= ABOUT THIS TASK =
The answer is all of the entries below, repeated exactly and free of pictures.

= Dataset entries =
#####

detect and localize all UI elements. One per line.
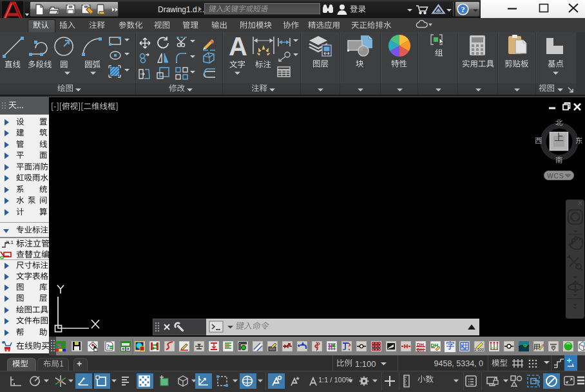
svg-text:?: ? — [106, 343, 110, 350]
svg-text:S: S — [57, 342, 61, 350]
svg-text:?: ? — [461, 5, 465, 14]
svg-text:JL1: JL1 — [5, 239, 14, 245]
svg-text:1:100: 1:100 — [474, 348, 484, 351]
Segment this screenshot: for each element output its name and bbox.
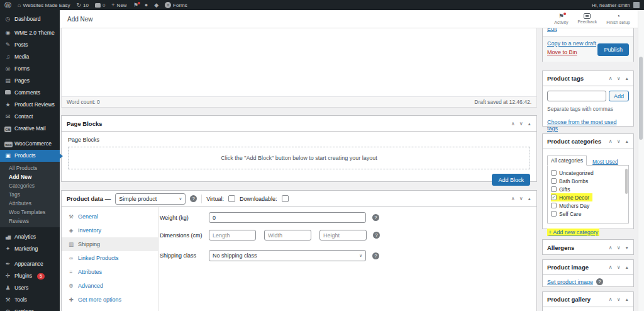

#####

= OUTPUT BELOW =
detect and localize all UI elements. One per line.
svg-text:?: ? — [106, 343, 110, 350]
svg-text:S: S — [57, 342, 61, 350]
svg-text:?: ? — [461, 5, 465, 14]
svg-text:JL1: JL1 — [5, 239, 14, 245]
svg-text:1:100: 1:100 — [474, 348, 484, 351]
Segment this screenshot: for each element output its name and bbox.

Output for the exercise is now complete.